* [Exercise goal]
Reproduce, with no changes, the line that contains "ними решили сделать" and all the lines that come after it in the records.

* [Information given]
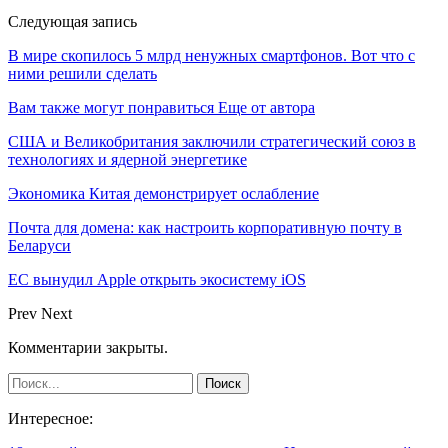
Следующая запись
В мире скопилось 5 млрд ненужных смартфонов. Вот что с
ними решили сделать
Вам также могут понравиться
Еще от автора
США и Великобритания заключили стратегический союз в
технологиях и ядерной энергетике
Экономика Китая демонстрирует ослабление
Почта для домена: как настроить корпоративную почту в
Беларуси
ЕС вынудил Apple открыть экосистему iOS
Prev
Next
Комментарии закрыты.
Интересное:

* [Task answer]
ними решили сделать
Вам также могут понравиться
Еще от автора
США и Великобритания заключили стратегический союз в
технологиях и ядерной энергетике
Экономика Китая демонстрирует ослабление
Почта для домена: как настроить корпоративную почту в
Беларуси
ЕС вынудил Apple открыть экосистему iOS
Prev
Next
Комментарии закрыты.
Интересное:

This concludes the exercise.